Monday, December 5, 2011

Of Colds and Classic Rock


Sorry, had to be said.

I just spent a week with a particularly nasty bit of a bug.  The blasted optimists would say I should be thankful that I didn't go down for two weeks, like my wife.  This little bugger just sat there and refused to leave, kinda like Congress.

While this thing inhabited my body, I was kind of useless.  If you ask certain people, that was not much of a change.  Suffice it to say that I kinda sat there with a fever and a fuzzy brain.

After a while, the game became finding something to do whilst sitting there.  Not wanting to waste a sick day on actually being sick, I went to work for most of the week. After four days I still had a fever.  I decided that would not do.  The typical remedy was failing me (vitamin C, echinacea, zinc) so I alternated between Daytime Cold Stuff and Nighttime Cold Stuff.
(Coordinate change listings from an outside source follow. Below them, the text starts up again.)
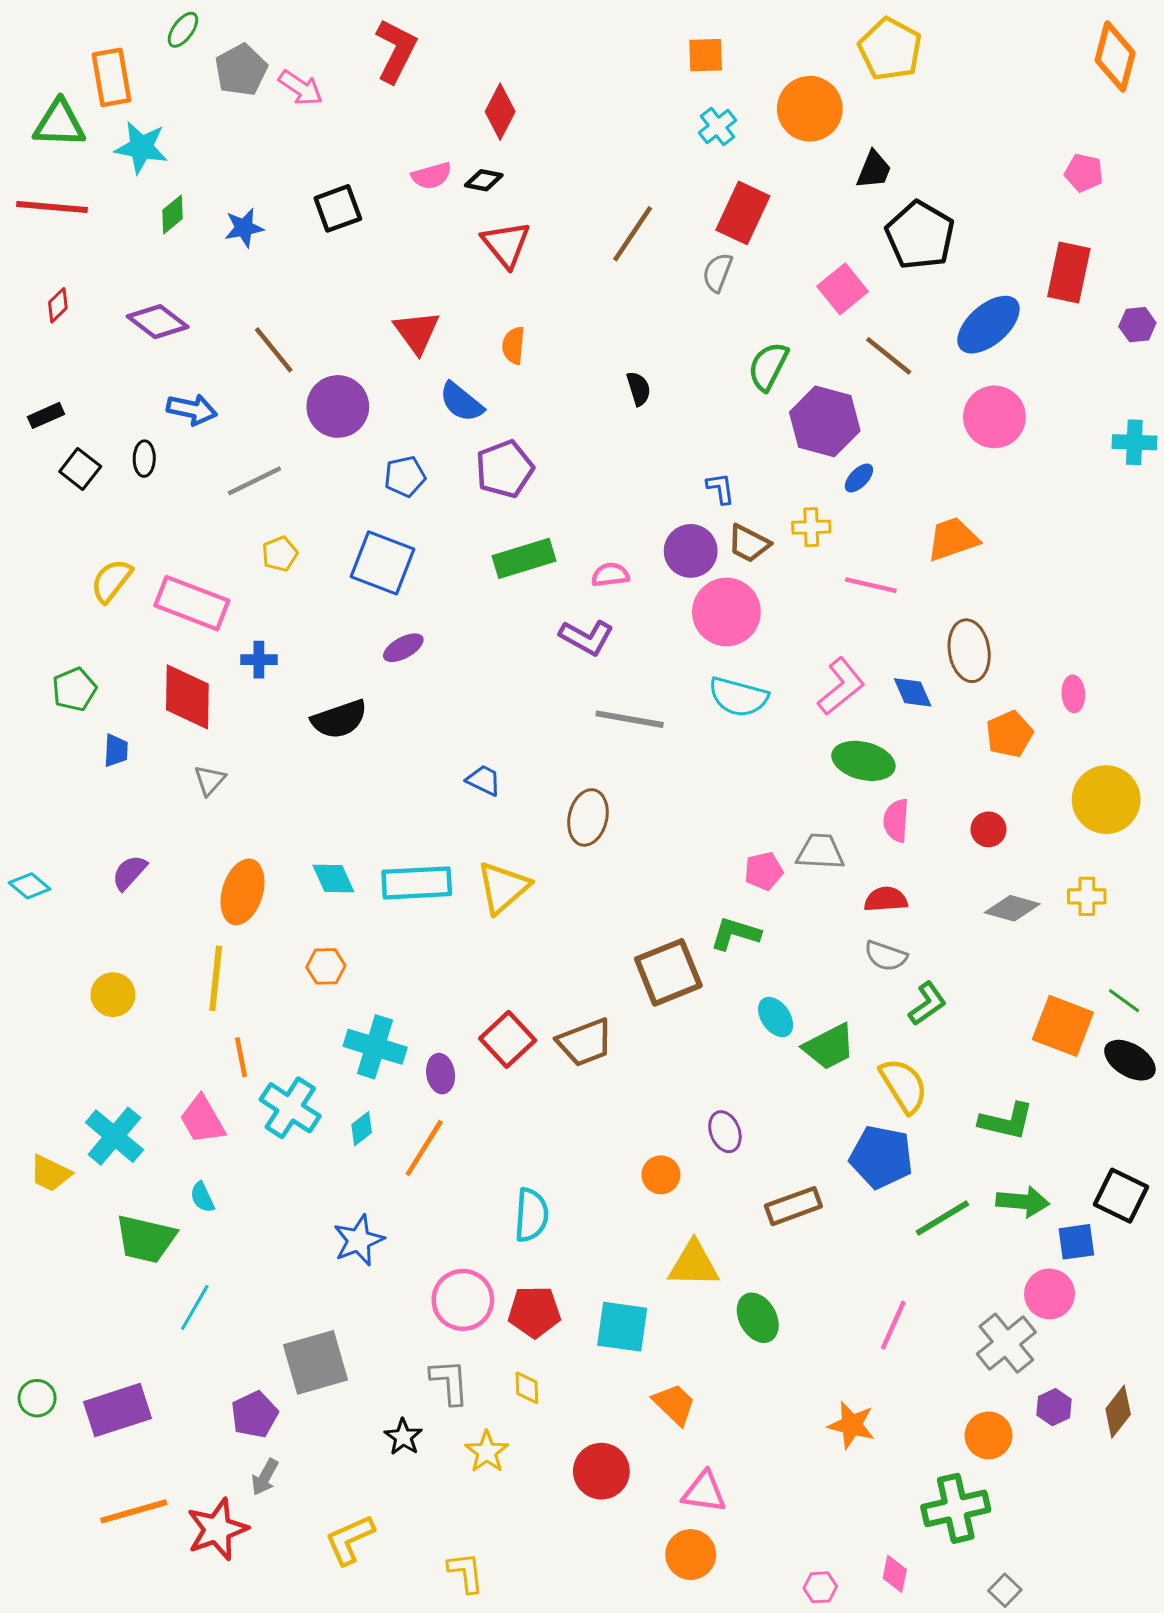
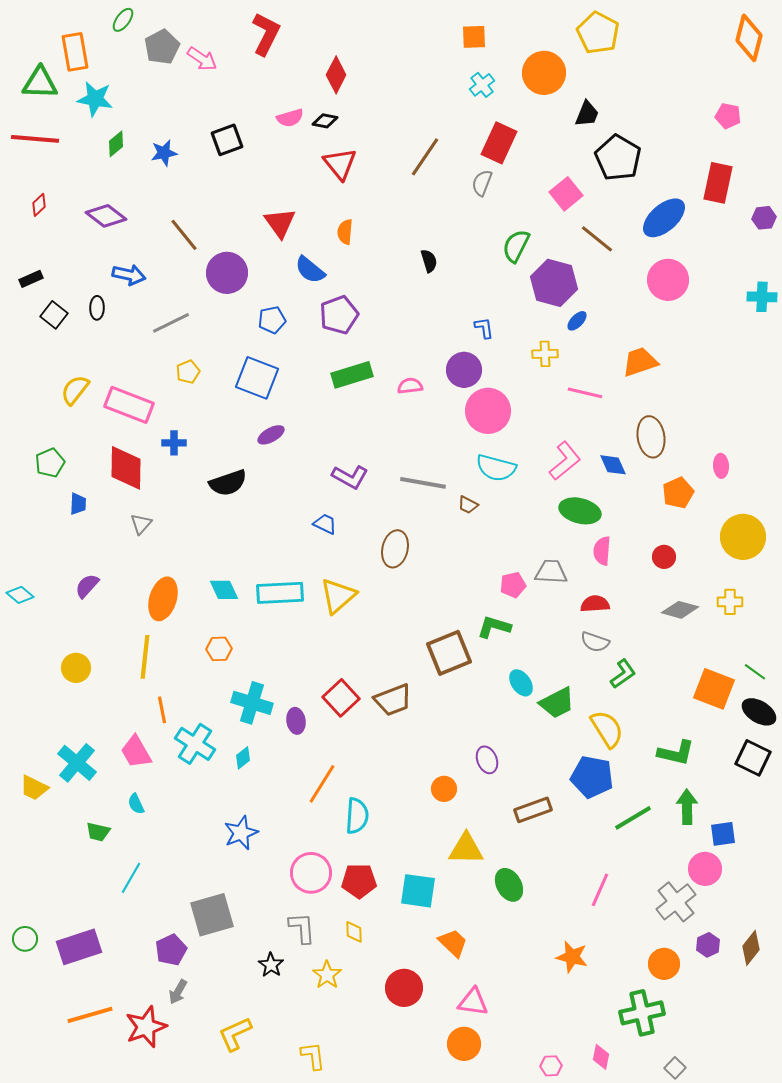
brown trapezoid: (749, 543) -> (468, 505), moved, size x0.7
purple L-shape: (586, 637) -> (350, 477), moved
orange line: (424, 1148) -> (322, 784), moved
black square: (1121, 1196) -> (753, 758), moved
green arrow: (1023, 1202) -> (687, 807), turned -96
green trapezoid: (146, 1239) -> (98, 832), size x0.6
Taking my temperature is something that has never gone well at my house.  This tends to be largely a problem of not being able to locate the thermometer.  Yes, living with a multiple has many joys.  And I will continue to pin this on my wife for as long as I can because it's partially my fault: if I were that interested in taking my temperature, I'd have purchased a second thermometer (or third or fourth) and hid it where I could be the one who didn't know where it was.

So I used the shortcut used by men around the globe: "I feel like a have a temperature."  This brings out the Inner Nurse (who also doesn't know where the thermometer is), who holds her arm up to my forehead and announces "You're hot."
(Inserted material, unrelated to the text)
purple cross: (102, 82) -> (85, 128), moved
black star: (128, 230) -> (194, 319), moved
I thank her for the compliment.

But seriously, she's my wife and has to say that stuff now and again.   After she gets done explaining that, she tells me I'm really hot.  I decline to repeat the joke, no matter how much it hurts.

So by this point I'm reasonably certain I have a fever.

The thing is.... whenever my wife feels my forehead, she tells me I have a temperature.  Sometimes I just ask her for the fun of it, even when I feel ok.  Who says science is dead?

So I took a sick day in spite of myself, hoping I could use the three day weekend to heal and be back to work.

Three days later, I was a little worried, as I still had a fever.  Fortunately it left toward the end.

Somewhere earlier I was talking about finding something to do while I was pretty much no good for anything.  When all else fails, there's the computer.  And when the laptop is on the lap, there's internet activity.


As I've mentioned, I'm a little slow on the uptake.  I don't do a ton of streaming video or audio.  Somehow I located Justin TV.  This is a site where people create channels and broadcast things that (hopefully) others will view.  There is no shortage of entertainment and content there.  The thing that really confused me was the video games.  People play video games and broadcast them for others to watch (and sometimes comment on).  Since I'm obviously not of that demographic, I have to wonder if this is really popular or goes on elsewhere.  I could find out this information with a search but I'd rather just comment on it and scratch my head.

In any case, there is a ton of content to be found at Justin.  If you can possibly tear yourself away from watching someone else play video games, you can see movies, tv shows, cartoons, ancient programming, and puppy webcams.  While I am a sucker for puppies, I haven't spent much time there.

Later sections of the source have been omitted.